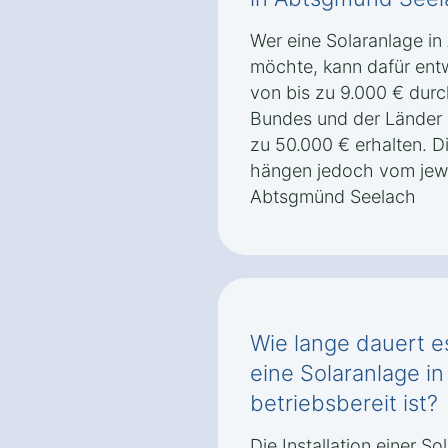
Wer eine Solaranlage in
möchte, kann dafür ent
von bis zu 9.000 € dur
Bundes und der Länder 
zu 50.000 € erhalten. 
hängen jedoch vom jewe
Abtsgmünd Seelach
Wie lange dauert es
eine Solaranlage i
betriebsbereit ist?
Die Installation einer S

WORK INSTRUCTION – Transcribe the listing verbatim, pictures excluded.

WRITTEN SOLUTION –
Wer eine Solaranlage in
möchte, kann dafür ent
von bis zu 9.000 € dur
Bundes und der Länder 
zu 50.000 € erhalten. 
hängen jedoch vom jewe
Abtsgmünd Seelach
Wie lange dauert es
eine Solaranlage i
betriebsbereit ist?
Die Installation einer S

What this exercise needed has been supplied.